I would think that what he is going through is normal. But I also am a huge fan of counseling. I don't know if you believe in that or not, but in my own opinion - if this were me, I would try the following:
1. I would be sure that when Stepson comes to visit, it's not - for a while - business as usual at home. At least for one of his visits a month, let's say. For one visit a month, SS gets a special daddy/ son day or just a special Stepson day. I don't think this will spoil him. I actually think that it could help him accept the new baby. He's probably feeling pushed to the back burner. Sometimes rewarding acting out for attention does not create the monster we all fear (at least in my opinion.)
or
2. Take him to a counselor so that he can begin to let out his feelings - whatever they may be.
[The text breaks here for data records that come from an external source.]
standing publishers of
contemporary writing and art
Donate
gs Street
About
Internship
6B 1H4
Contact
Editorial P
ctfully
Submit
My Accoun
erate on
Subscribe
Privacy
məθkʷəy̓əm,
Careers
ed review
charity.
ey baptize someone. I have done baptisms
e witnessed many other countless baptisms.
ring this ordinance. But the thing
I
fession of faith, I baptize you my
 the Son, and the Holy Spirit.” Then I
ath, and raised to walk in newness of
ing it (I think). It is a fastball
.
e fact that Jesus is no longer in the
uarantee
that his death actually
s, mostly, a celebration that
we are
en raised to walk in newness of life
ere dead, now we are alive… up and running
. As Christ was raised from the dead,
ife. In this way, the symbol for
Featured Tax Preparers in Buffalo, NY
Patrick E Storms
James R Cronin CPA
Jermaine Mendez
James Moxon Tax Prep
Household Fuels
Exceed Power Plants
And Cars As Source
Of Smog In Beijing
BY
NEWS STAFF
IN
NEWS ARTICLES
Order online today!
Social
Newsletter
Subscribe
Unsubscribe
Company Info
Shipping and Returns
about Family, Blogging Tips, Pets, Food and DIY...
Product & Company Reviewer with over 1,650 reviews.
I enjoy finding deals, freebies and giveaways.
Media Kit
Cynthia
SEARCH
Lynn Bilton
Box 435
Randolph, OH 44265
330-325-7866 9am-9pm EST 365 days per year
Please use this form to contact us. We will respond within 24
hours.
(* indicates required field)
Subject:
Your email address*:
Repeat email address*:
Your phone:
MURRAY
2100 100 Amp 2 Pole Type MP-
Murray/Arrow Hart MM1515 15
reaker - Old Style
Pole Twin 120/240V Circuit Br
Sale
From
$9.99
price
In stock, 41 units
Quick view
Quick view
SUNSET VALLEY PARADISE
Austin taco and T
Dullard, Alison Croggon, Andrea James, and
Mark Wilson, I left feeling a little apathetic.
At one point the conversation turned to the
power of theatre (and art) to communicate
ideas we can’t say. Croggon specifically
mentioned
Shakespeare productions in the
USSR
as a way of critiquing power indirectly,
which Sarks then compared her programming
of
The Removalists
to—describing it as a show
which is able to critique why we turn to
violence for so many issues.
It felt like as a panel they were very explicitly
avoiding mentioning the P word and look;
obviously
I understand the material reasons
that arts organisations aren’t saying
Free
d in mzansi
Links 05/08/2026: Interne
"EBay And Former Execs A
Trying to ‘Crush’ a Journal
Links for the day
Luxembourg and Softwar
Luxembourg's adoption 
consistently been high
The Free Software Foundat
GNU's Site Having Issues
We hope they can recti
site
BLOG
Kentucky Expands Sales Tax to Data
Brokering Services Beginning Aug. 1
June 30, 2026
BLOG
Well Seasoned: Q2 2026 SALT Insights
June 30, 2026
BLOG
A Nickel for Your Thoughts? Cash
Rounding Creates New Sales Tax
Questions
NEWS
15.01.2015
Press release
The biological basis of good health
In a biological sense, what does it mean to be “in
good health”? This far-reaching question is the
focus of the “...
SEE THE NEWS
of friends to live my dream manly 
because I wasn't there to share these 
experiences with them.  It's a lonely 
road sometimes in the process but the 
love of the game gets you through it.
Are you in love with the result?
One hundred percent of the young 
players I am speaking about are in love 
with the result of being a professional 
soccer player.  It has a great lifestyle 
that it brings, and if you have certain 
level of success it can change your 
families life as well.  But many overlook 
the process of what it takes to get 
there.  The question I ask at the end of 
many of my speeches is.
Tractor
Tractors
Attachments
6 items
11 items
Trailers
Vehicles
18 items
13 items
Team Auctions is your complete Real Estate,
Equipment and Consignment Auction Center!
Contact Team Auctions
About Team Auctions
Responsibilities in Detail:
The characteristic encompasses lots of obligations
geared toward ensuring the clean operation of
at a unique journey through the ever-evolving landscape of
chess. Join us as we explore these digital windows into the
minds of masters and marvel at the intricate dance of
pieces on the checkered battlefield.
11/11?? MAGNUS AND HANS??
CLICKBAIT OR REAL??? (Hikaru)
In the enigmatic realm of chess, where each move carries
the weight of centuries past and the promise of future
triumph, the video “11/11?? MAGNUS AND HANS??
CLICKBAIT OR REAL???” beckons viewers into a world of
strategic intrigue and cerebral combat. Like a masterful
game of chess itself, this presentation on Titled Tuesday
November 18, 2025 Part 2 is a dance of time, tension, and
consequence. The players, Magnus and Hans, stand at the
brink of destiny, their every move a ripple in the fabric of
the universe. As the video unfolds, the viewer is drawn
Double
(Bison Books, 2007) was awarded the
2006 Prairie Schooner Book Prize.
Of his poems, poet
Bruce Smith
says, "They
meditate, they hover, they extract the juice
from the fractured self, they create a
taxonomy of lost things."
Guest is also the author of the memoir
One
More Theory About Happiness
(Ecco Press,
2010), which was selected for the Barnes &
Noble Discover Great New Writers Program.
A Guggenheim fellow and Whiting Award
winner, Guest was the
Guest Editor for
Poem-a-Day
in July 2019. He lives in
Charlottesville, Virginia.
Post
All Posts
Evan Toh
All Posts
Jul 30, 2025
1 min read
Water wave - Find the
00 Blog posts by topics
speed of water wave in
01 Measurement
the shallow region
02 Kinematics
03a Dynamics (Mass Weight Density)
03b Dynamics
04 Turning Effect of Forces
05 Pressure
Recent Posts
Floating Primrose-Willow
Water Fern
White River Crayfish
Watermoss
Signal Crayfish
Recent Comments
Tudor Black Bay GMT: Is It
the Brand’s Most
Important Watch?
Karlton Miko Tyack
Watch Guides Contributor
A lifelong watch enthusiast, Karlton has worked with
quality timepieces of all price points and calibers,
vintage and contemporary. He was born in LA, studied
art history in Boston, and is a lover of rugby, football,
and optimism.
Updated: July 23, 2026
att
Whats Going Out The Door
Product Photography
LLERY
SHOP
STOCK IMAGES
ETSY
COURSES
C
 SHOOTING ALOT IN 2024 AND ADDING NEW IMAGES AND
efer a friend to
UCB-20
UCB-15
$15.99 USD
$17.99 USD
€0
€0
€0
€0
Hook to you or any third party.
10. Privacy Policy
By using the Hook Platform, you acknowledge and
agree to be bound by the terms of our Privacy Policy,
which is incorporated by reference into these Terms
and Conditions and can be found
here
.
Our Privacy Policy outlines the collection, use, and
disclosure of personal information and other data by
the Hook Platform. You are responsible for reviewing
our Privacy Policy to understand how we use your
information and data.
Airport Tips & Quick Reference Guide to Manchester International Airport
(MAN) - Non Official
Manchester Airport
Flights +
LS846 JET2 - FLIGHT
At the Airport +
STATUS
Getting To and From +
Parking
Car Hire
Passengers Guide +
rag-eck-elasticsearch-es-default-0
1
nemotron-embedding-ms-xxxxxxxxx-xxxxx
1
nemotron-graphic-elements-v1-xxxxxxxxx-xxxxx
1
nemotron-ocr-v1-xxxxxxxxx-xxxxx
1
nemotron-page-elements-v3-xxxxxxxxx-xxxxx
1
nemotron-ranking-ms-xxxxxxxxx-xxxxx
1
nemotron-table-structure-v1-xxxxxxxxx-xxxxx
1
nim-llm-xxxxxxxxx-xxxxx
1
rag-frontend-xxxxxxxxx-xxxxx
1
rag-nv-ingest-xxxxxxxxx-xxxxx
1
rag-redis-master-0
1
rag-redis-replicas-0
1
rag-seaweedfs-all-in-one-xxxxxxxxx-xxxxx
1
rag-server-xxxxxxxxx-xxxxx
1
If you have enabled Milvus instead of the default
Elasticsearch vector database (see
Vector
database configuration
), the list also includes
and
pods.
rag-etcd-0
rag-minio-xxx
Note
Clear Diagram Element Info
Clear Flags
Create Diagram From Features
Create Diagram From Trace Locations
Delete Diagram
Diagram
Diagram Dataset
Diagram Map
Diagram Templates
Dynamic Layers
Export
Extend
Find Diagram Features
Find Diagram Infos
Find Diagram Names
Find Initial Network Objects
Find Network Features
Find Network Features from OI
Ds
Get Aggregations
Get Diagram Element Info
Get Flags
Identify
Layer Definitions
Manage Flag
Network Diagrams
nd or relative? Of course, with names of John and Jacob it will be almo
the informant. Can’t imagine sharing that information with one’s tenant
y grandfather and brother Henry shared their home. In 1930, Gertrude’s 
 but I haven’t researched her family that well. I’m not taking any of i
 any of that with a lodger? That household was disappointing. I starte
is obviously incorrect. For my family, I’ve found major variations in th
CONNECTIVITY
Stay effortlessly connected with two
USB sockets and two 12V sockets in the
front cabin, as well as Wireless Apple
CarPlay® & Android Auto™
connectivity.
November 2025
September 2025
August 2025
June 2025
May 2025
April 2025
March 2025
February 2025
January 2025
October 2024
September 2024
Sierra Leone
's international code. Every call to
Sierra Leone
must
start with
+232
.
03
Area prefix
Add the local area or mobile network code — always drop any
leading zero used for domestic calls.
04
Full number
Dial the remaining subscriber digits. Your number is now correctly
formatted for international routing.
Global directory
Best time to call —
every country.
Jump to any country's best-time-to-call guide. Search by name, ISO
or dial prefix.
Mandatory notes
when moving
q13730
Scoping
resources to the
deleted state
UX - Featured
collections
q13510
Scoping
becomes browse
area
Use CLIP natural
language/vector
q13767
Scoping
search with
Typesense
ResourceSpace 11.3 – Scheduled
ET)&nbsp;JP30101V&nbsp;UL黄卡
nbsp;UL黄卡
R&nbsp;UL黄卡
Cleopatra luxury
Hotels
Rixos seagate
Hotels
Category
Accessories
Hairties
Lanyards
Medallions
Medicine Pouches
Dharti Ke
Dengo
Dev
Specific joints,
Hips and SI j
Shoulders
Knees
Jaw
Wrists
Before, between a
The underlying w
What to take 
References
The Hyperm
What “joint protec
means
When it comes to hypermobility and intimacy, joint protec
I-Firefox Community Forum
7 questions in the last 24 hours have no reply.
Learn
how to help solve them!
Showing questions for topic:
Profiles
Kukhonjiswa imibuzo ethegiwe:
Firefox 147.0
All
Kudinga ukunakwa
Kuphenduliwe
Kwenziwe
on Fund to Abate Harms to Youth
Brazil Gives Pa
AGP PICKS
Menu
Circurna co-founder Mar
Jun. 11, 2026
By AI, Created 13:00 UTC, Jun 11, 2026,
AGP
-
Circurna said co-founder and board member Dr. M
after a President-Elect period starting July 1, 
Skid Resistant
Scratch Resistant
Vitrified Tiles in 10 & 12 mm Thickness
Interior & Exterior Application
About the baby, about his dad and not living with him, and about his mom.
I know that you think SS is obnoxious, but the kid sounds to me like he's HURTING. So BM laughing and thinking it's cute and funny is also the wrong way to handle him.
Best of luck to you!
*** A rainbow just threw up on me... and now I'm sh*tting glitter! ***
Smit
I agree that counseling at school or privately might help. Also, having DH take SS for special "daddy" time might do some good. He probably is feeling left out or jealous that the baby is with daddy all the time.
I personally give my skids "dad" time every once in a while. They watch a movie, or play a board game or I just leave them all in the house together and go out shopping. It's time off for me, and bonding time for them.